DDAVP is a synthetic analog of vasopressin (antidiuretic hormone, ADH). It acts as a V2 receptor agonist in the renal collecting ducts, increasing water reabsorption and thus reducing free water excretion (i.e., it causes an antidiuresis). This effectively “puts the brakes” on renal water loss.

Indications:

• Rapid ongoing correction of serum sodium, particularly if due to aquaresis (e.g., urine osmolality <100-200 mOsm/kg with high urine output).
• Prophylactic use in high-risk patients (e.g., very low initial sodium, history of overcorrection) to establish a controlled rate of rise, often in conjunction with hypertonic saline.
• To reverse overcorrection by allowing administered D5W to be retained.

Agent Selection:

IV route is preferred for acute situations due to rapid onset and reliable bioavailability. Subcutaneous (SC) route is an alternative. Intranasal route has more variable absorption and is less suitable for critical care rescue.

Dosing:

• Rescue: 1–2 µg IV or SC. May be repeated every 6–8 hours if aquaresis persists or recurs. Some protocols use up to 4 µg.
• Prophylactic (e.g., with hypertonic saline): 1–2 µg IV/SC every 6-8 hours to create a “DDAVP clamp,” allowing more predictable sodium correction with hypertonic saline.

Monitoring:

Serum sodium every 1-2 hours, strict urine output measurement, fluid balance, hemodynamics. Watch for rebound hyponatremia if DDAVP effect is too strong or prolonged relative to fluid intake.

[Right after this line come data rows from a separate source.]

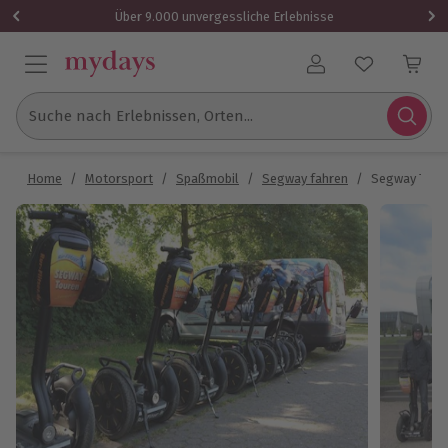
Über 9.000 unvergessliche Erlebnisse
Benutzerkonto
Suche nach Erlebnissen, Orten...
Home
/
Motorsport
/
Spaßmobil
/
Segway fahren
/
Segway Tour 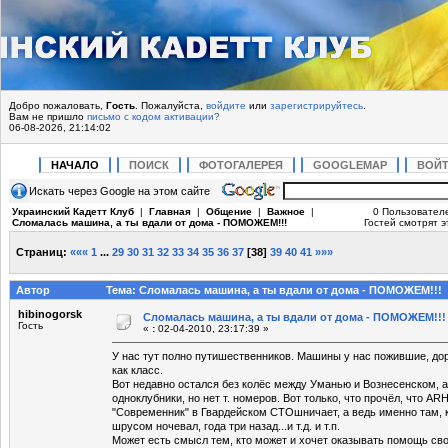
Добро пожаловать,
Гость
. Пожалуйста,
войдите
или
зарегистрируйтесь
.
Вам не пришло
письмо с кодом активации?
06-08-2026, 21:14:02
НАЧАЛО
ПОИСК
ФОТОГАЛЕРЕЯ
GOOGLEMAP
ВОЙ
Искать через Google на этом сайте
Украинский Кадетт Клуб
|
Главная
|
Общение
|
Важное
|
0 Пользовател
Сломалась машина, а ты вдали от дома - ПОМОЖЕМ!!!
Гостей смотрят э
Страниц:
«««
1
...
29
30
31
32
33
34
35
36
37
[
38
]
39
40
41
»»»
Автор
Тема: Сломалась машина, а ты вдали от дома - ПОМОЖЕМ!!! 
hibinogorsk
Сломалась машина, а ты вдали от дома - ПОМОЖЕМ!!!
Гость
«
:
02-04-2010, 23:17:39 »
У нас тут полно путишественников. Машины у нас пожившие, дор
как класс.
Вот недавно остался без колёс между Уманью и Вознесенском, а 
одноклубники, но нет т. номеров. Вот только, что прочёл, что 
"Современник" в Гвардейском СТОшничает, а ведь именно там,
шрусом ночевал, года три назад...и т.д. и т.п.
Может есть смысл тем, кто может и хочет оказывать помощь св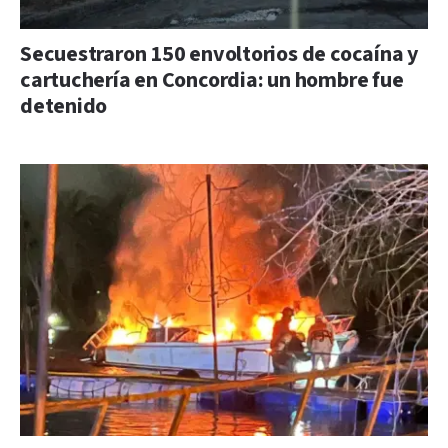
Secuestraron 150 envoltorios de cocaína y
cartuchería en Concordia: un hombre fue
detenido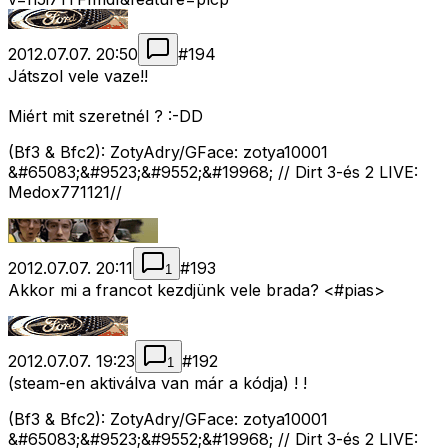
2012.07.07. 20:50
#
194
Játszol vele vaze!!
Miért mit szeretnél ? :-DD
(Bf3 & Bfc2): ZotyAdry/GFace: zotya10001
&#65083;&#9523;&#9552;&#19968; // Dirt 3-és 2 LIVE:
Medox771121//
2012.07.07. 20:11
#
193
1
Akkor mi a francot kezdjünk vele brada? <#pias>
2012.07.07. 19:23
#
192
1
(steam-en aktiválva van már a kódja) ! !
(Bf3 & Bfc2): ZotyAdry/GFace: zotya10001
&#65083;&#9523;&#9552;&#19968; // Dirt 3-és 2 LIVE: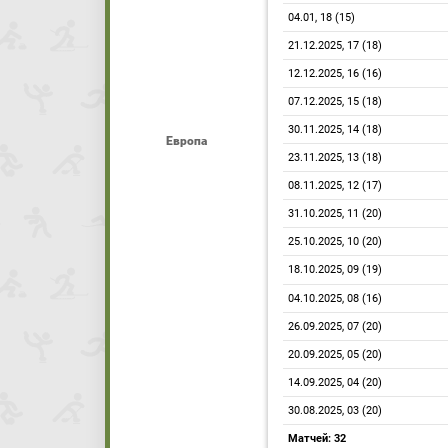
04.01, 18 (15)
21.12.2025, 17 (18)
12.12.2025, 16 (16)
07.12.2025, 15 (18)
30.11.2025, 14 (18)
Европа
23.11.2025, 13 (18)
08.11.2025, 12 (17)
31.10.2025, 11 (20)
25.10.2025, 10 (20)
18.10.2025, 09 (19)
04.10.2025, 08 (16)
26.09.2025, 07 (20)
20.09.2025, 05 (20)
14.09.2025, 04 (20)
30.08.2025, 03 (20)
Матчей: 32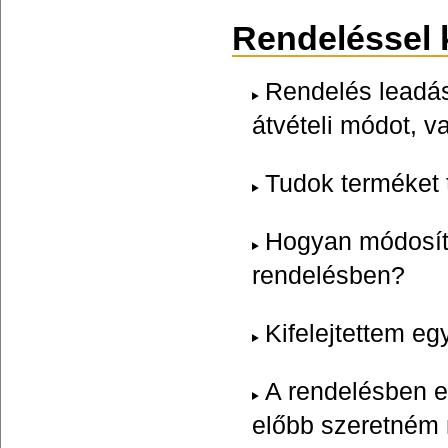
Rendeléssel 
Rendelés leadás
átvételi módot, v
Tudok terméket t
Hogyan módosít
rendelésben?
Kifelejtettem e
A rendelésben e
előbb szeretném 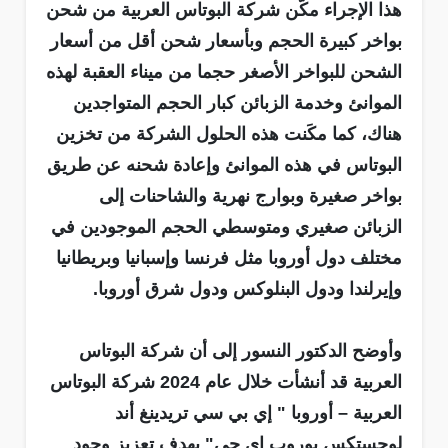
هذا الإجراء مكّن شركة البوتاس العربية من شحن
بواخر كبيرة الحجم وبأسعار شحن أقل من أسعار
الشحن للبواخر الأصغر حجما من ميناء العقبة لهذه
الموانئ وخدمة الزبائن كبار الحجم المتواجدين
هناك، كما مكَنت هذه الحلول الشركة من تخزين
البوتاس في هذه الموانئ وإعادة شحنه عن طريق
بواخر صغيرة وبوارج نهرية والشاحنات إلى
الزبائن صغيري ومتوسطي الحجم الموجودين في
مختلف دول أوروبا مثل فرنسا وإسبانيا وبريطانيا
وإيرلندا ودول البنلوكس ودول شرق أوروبا.
وأوضح الدكتور النسور إلى أن شركة البوتاس
العربية قد أنشأت خلال عام 2024 شركة البوتاس
العربية – أوروبا " إي بي سي تريدينغ أند
لوجستكس يوروب إي جي" بهدف تعزيز وجود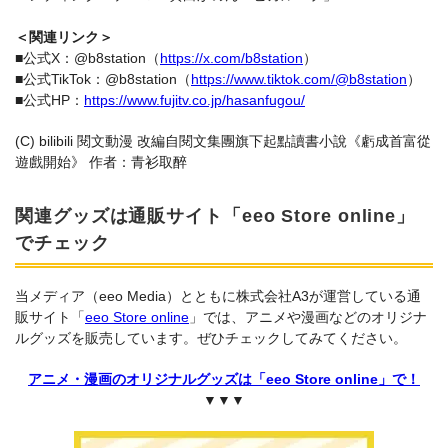
＜関連リンク＞
■公式X：@b8station（
https://x.com/b8station
）
■公式TikTok：@b8station（
https://www.tiktok.com/@b8station
）
■公式HP：
https://www.fujitv.co.jp/hasanfugou/
(C) bilibili 閱文動漫 改編自閱文集團旗下起點讀書小說《虧成首富從
遊戲開始》 作者：青衫取醉
関連グッズは通販サイト「eeo Store online」
でチェック
当メディア（eeo Media）とともに株式会社A3が運営している通
販サイト「
eeo Store online
」では、アニメや漫画などのオリジナ
ルグッズを販売しています。ぜひチェックしてみてください。
アニメ・漫画のオリジナルグッズは「eeo Store online」で！
▼▼▼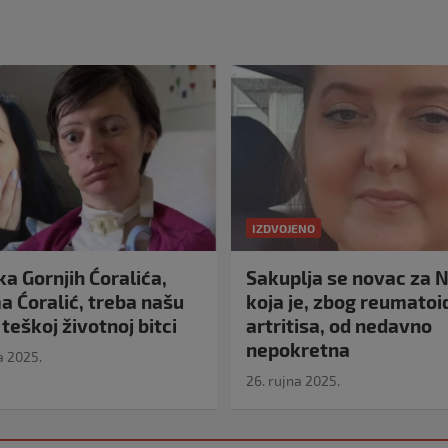
IZDVOJENO
a Gornjih Ćoralića,
Sakuplja se novac za N
 Ćoralić, treba našu
koja je, zbog reumato
teškoj životnoj bitci
artritisa, od nedavno
nepokretna
a 2025.
26. rujna 2025.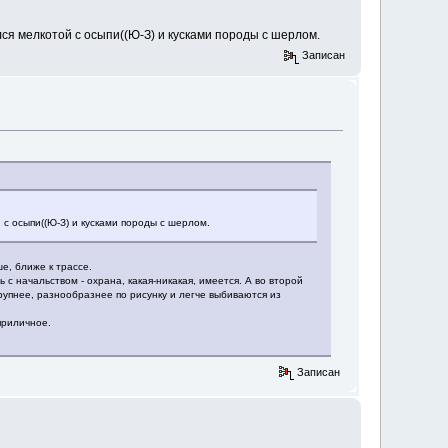
лся мелкотой с осыпи((Ю-З) и кусками породы с шерлом.
Записан
 с осыпи((Ю-З) и кусками породы с шерлом.
е, ближе к трассе.
с начальством - охрана, какая-никакая, имеется. А во второй
рупнее, разнообразнее по рисунку и легче выбиваются из
приличное.
Записан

Contraindications/Cautions:

Not indicated if hyponatremia is due to primary polydipsia or if there’s no evidence of aquaresis. Use with caution in heart failure due to potential for fluid retention.

C. Integration and Algorithmic Approach to Overcorrection

A stepwise approach is recommended when overcorrection is identified:

Editor’s Note: Detailed protocols for the proactive combined use of hypertonic saline and DDAVP (“DDAVP clamp”) for initial treatment of severe hyponatremia are complex and typically covered in specialized nephrology or critical care guidelines. The focus here is on rescue from inadvertent overcorrection.

V. Goals-of-Care Discussions

In certain clinical scenarios, particularly when severe hyponatremia (often due to Syndrome of Inappropriate Antidiuresis – SIADH) complicates a terminal illness, the intensity of monitoring and correction strategies must be aligned with the patient’s overall goals of care. Aggressive interventions may not be appropriate or desired if they impose significant burden without improving quality of life or aligning with prognostic realities.

• Identify Contexts: Common situations include refractory malignancy, advanced end-stage organ failure (e.g., heart, liver, kidney disease), or severe irreversible neurological conditions.
• Structured Communication: Employ established frameworks for goals-of-care conversations (e.g., SPIKES – Setting, Perception, Invitation, Knowledge, Emotions, Strategy/Summary). This ensures a patient-centered approach.
• Discuss Risks and Benefits: Clearly explain the potential benefits of sodium correction (symptom relief) versus the burdens (frequent blood draws, fluid restrictions, potential for ODS if not managed carefully, ICU admission).
• Document Preferences: Meticulously document the patient’s (or their surrogate’s) wishes regarding the intensity of interventions, limits on correction targets, and any do-not-escalate or do-not-resuscitate orders. This may include decisions to focus on symptomatic management (e.g., fluid restriction, oral urea) rather than aggressive IV therapies.